» **WHAT YOU ARE ASKED TO DO**: In your copy of the data, include no pictures and alter nothing else.

==================================================

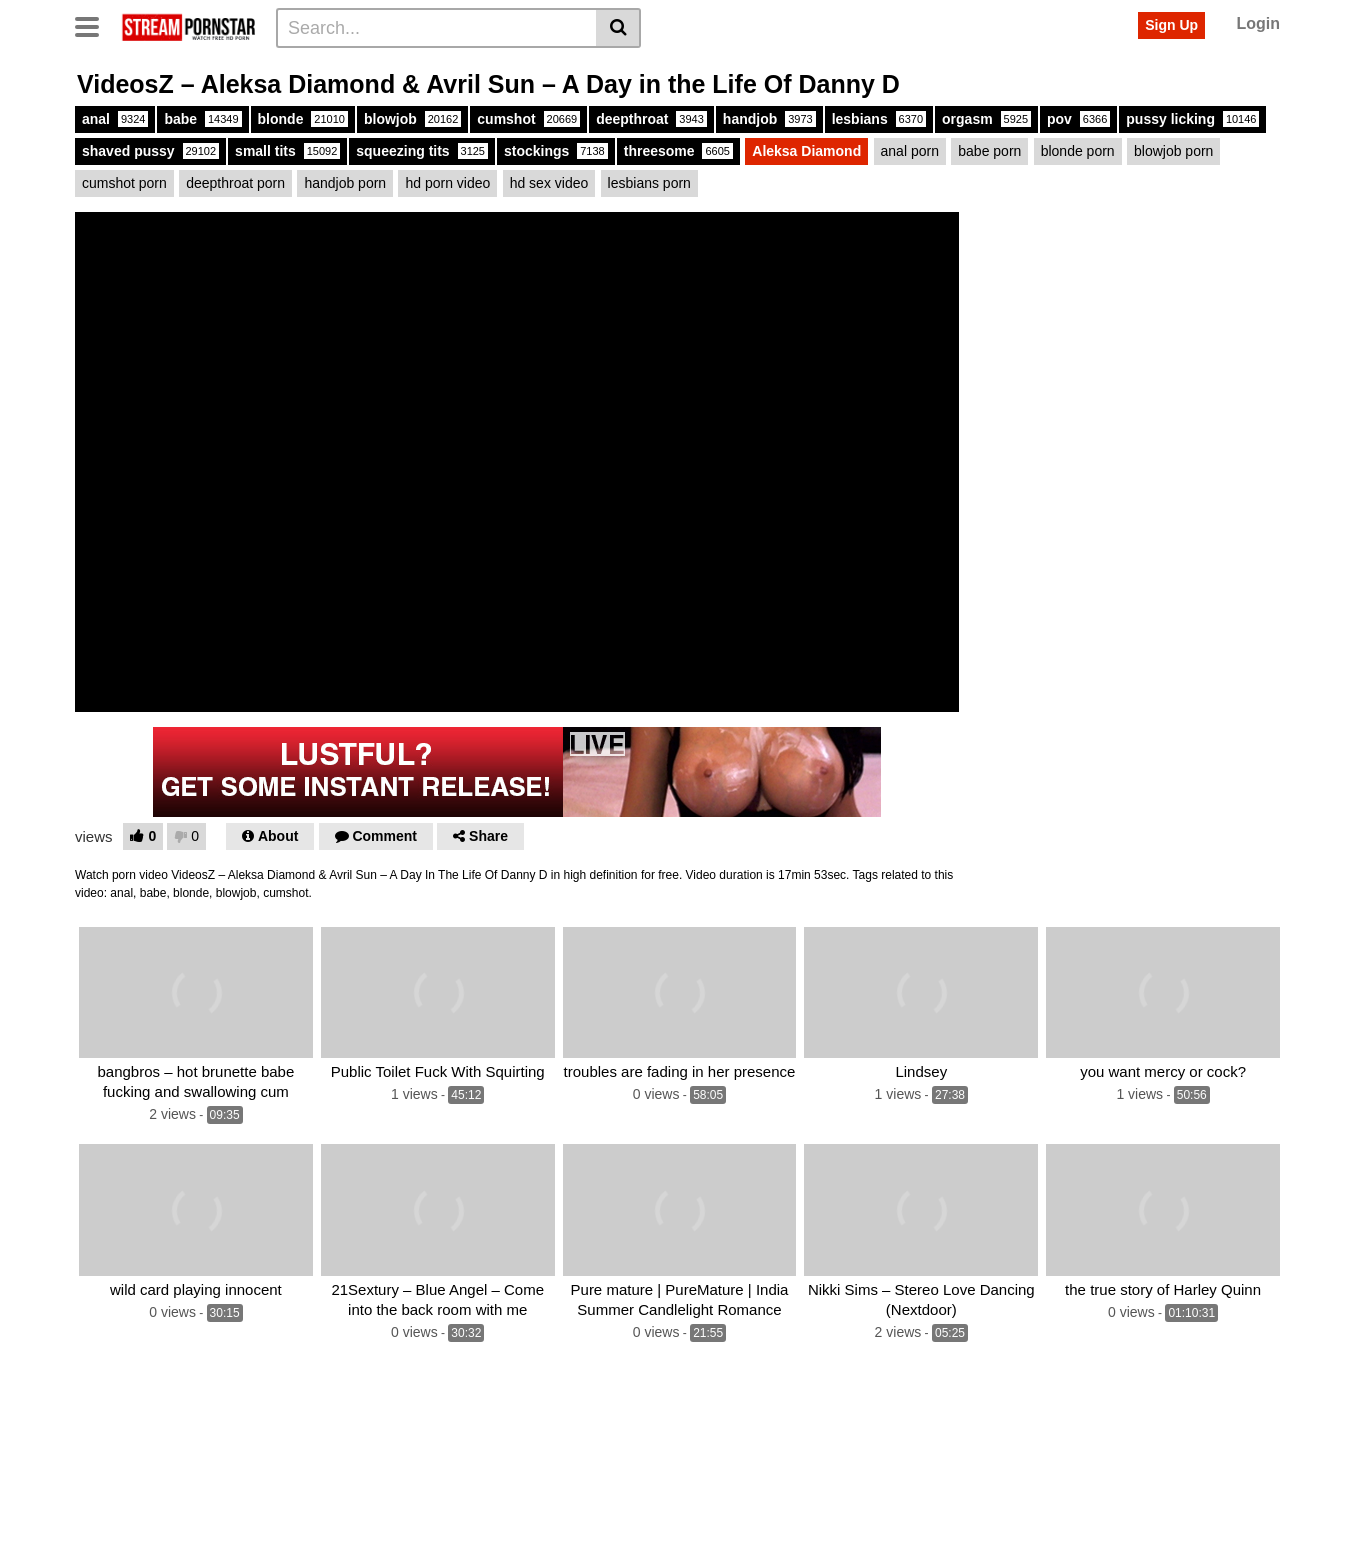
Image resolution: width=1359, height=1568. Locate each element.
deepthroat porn (235, 183)
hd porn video (447, 183)
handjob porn (345, 183)
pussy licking (1192, 119)
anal (115, 119)
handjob (769, 119)
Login (1258, 23)
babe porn (989, 151)
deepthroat (651, 119)
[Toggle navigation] (94, 25)
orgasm (986, 119)
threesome (678, 151)
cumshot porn (124, 183)
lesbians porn (649, 183)
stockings (556, 151)
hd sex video (549, 183)
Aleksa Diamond (806, 151)
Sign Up (1171, 25)
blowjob (412, 119)
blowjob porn (1173, 151)
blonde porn (1078, 151)
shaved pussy (150, 151)
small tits (287, 151)
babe (202, 119)
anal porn (910, 151)
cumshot (528, 119)
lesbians (879, 119)
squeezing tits (422, 151)
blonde (303, 119)
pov (1078, 119)
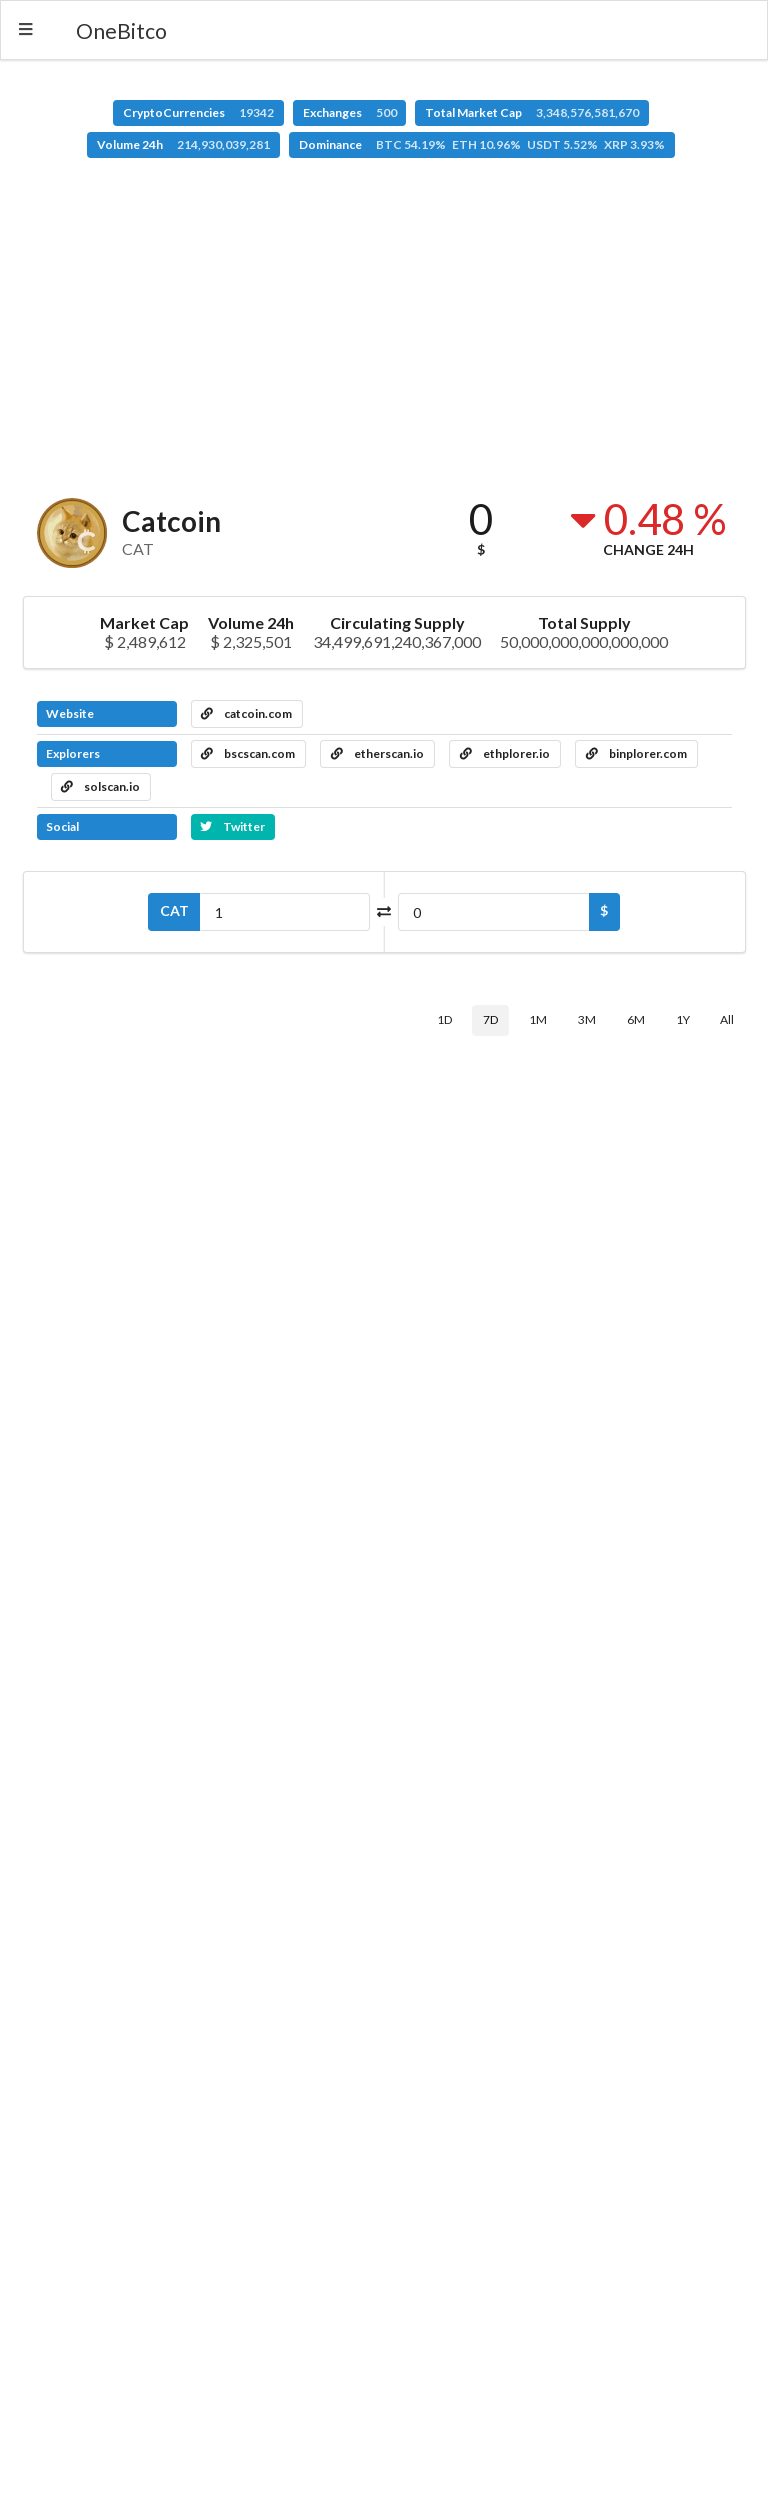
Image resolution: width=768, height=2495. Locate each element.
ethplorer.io (505, 753)
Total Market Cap (532, 112)
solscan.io (100, 786)
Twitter (232, 826)
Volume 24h (183, 144)
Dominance (482, 144)
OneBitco (121, 30)
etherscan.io (377, 753)
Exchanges (350, 112)
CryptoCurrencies (198, 112)
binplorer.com (636, 753)
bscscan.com (248, 753)
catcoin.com (246, 713)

==================================================

» **YOUR RESPONSE**:
Image resolution: width=1359, height=1568. Locate each element.
deepthroat porn (235, 183)
hd porn video (447, 183)
handjob porn (345, 183)
pussy licking (1192, 119)
anal (115, 119)
handjob (769, 119)
Login (1258, 23)
babe porn (989, 151)
deepthroat (651, 119)
[Toggle navigation] (94, 25)
orgasm (986, 119)
threesome (678, 151)
cumshot porn (124, 183)
lesbians porn (649, 183)
stockings (556, 151)
hd sex video (549, 183)
Aleksa Diamond (806, 151)
Sign Up (1171, 25)
blowjob (412, 119)
blowjob porn (1173, 151)
blonde porn (1078, 151)
shaved pussy (150, 151)
small tits (287, 151)
babe (202, 119)
anal porn (910, 151)
cumshot (528, 119)
lesbians (879, 119)
squeezing tits (422, 151)
blonde (303, 119)
pov (1078, 119)
Image resolution: width=768, height=2495. Locate each element.
ethplorer.io (505, 753)
Total Market Cap (532, 112)
solscan.io (100, 786)
Twitter (232, 826)
Volume 24h (183, 144)
Dominance (482, 144)
OneBitco (121, 30)
etherscan.io (377, 753)
Exchanges (350, 112)
CryptoCurrencies (198, 112)
binplorer.com (636, 753)
bscscan.com (248, 753)
catcoin.com (246, 713)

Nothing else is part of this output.